The rain fell, my mood changed. There is after all, something about reflections; and rain is something, whereas grey sky is rarely much more than.

The next estate to this part of Modernist Shieldfield is pure model village arts and crafts. Nice spacious front and back gardens, neat layout and even a Chestersonian public house. Nearby some nice detailing that later notions of civic building shunned; a porthole, a gracious entrance now lost to a couple of plastic looking 80s 'bijou' suburban doors. But no matter; a 'chippy' among some local shops and a few more well grown trees. I noticed how there were still unruly bits; the overgrown, the 'gaps' no one had bothered with and the accidental clumsiness of the unfinished that gives somewhere a sense of a place.

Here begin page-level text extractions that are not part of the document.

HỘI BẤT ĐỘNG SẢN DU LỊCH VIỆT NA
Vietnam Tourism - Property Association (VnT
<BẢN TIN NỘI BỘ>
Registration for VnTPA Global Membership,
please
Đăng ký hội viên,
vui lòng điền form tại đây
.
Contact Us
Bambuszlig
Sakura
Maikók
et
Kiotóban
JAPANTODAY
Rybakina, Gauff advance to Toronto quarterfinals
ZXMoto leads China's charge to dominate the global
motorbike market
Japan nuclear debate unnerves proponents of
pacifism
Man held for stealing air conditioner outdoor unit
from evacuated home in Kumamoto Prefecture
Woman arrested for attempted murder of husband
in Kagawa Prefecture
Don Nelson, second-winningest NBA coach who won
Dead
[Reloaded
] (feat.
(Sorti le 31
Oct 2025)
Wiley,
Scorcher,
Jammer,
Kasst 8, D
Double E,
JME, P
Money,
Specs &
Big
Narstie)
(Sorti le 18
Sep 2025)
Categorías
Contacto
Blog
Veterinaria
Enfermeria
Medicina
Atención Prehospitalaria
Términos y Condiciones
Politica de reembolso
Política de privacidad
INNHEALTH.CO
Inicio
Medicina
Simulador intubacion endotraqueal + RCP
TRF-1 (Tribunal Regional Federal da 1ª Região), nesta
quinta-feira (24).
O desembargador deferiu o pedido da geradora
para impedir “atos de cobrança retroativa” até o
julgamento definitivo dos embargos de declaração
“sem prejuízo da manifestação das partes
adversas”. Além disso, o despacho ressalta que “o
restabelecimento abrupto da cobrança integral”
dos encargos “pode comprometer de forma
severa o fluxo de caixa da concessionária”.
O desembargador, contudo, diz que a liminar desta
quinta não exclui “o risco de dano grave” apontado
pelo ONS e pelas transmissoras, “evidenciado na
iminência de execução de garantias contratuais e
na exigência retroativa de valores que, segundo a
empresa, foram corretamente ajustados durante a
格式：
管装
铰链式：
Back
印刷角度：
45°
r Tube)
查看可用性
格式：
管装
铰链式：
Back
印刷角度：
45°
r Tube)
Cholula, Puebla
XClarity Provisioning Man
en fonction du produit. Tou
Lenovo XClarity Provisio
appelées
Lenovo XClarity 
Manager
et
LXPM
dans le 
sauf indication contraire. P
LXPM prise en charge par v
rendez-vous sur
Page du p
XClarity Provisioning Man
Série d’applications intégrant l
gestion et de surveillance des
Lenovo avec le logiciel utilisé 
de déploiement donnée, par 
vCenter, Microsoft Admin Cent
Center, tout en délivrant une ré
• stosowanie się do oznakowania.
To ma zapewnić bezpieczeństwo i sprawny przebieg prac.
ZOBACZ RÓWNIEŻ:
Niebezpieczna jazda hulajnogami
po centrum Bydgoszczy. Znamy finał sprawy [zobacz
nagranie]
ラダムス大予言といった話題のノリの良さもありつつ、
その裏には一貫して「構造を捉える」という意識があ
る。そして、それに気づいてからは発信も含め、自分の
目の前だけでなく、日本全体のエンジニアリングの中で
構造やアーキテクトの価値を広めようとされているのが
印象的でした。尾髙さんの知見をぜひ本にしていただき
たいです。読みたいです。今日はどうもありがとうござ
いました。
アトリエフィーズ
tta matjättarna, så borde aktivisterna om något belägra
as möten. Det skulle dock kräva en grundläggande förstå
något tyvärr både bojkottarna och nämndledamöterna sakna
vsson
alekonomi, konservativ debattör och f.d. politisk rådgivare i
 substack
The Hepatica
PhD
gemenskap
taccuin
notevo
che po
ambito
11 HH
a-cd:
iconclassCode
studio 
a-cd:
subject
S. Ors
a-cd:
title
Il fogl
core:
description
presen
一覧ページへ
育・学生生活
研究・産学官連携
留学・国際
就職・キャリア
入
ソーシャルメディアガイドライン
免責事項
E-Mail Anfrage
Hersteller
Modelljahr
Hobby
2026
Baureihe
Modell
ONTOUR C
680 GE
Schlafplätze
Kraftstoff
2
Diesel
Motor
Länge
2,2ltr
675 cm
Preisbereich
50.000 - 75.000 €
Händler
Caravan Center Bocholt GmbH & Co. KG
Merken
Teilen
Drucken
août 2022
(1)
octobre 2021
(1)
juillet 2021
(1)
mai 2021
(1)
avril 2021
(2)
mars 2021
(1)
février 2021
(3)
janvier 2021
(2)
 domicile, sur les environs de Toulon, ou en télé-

Out in the rain I took a couple of shots of the Smith Era council flats. Here King Charles I played golf when a prisoner of his 'fellow' Scots before being sold to the English for cash. A small green was renovated with success a few years ago. This too has maturing trees and now seats someone might want to sit on. Once described (by that smashing architectural critic, John Grundy) as "the worst view in Newcastle", overlooking the notorious Central Motorway, this revisited green space now conveys a sense of entering a community, rather than simply a tired piece of nothing green grass, waiting to find a purpose.


A new student block is rising up. It bagan in the spring with a series of metal containers – just like the ones featured so often on the news about people hitching a ride to somewhere better than where they were. These are now being covered with a facade of bluey green plastic by men laced together high up in cradles in yellow hard hats. Is that five or six such blocks now? It's hard to keep up. Soon this area will be all students – business students apparently ... How will that change perceptions of Shieldfield? Because it must. And what happens when the Higher Education bubble bursts?

Across the most dismal road in the whole of Newcastle, New Bridge Street's approach to Byker, dismal turns to Stepney Bank. This steep hill inclines rapidly to the Lower Ouseburn  of which, more another time. Here on the edge of one of the most interesting areas in inner city Newcastle, another huge student accommodation project is under way. Like the previous block mentioned on the other side of New Bridge Street, a quarter of a mile away, this project is a complex of 'container' building on a bigger scale on a physically tighter site. Here the containers now slotted into place are being covered by a skin of brick. This scheme is adjacent to a long established city community of early 60s period flats; it is going to be interesting to see how 'town and gown' fare living close together.

One loss in all this has been the Star and Shadow cinema. It closed down earlier in 2015 and the building it occupied is now due to be re-developed. More student dwellings complete with all 'mod cons'. I suppose cinema means less if you have 50 mbs broadband in your 160 GBP per week (inclusive) cubicle.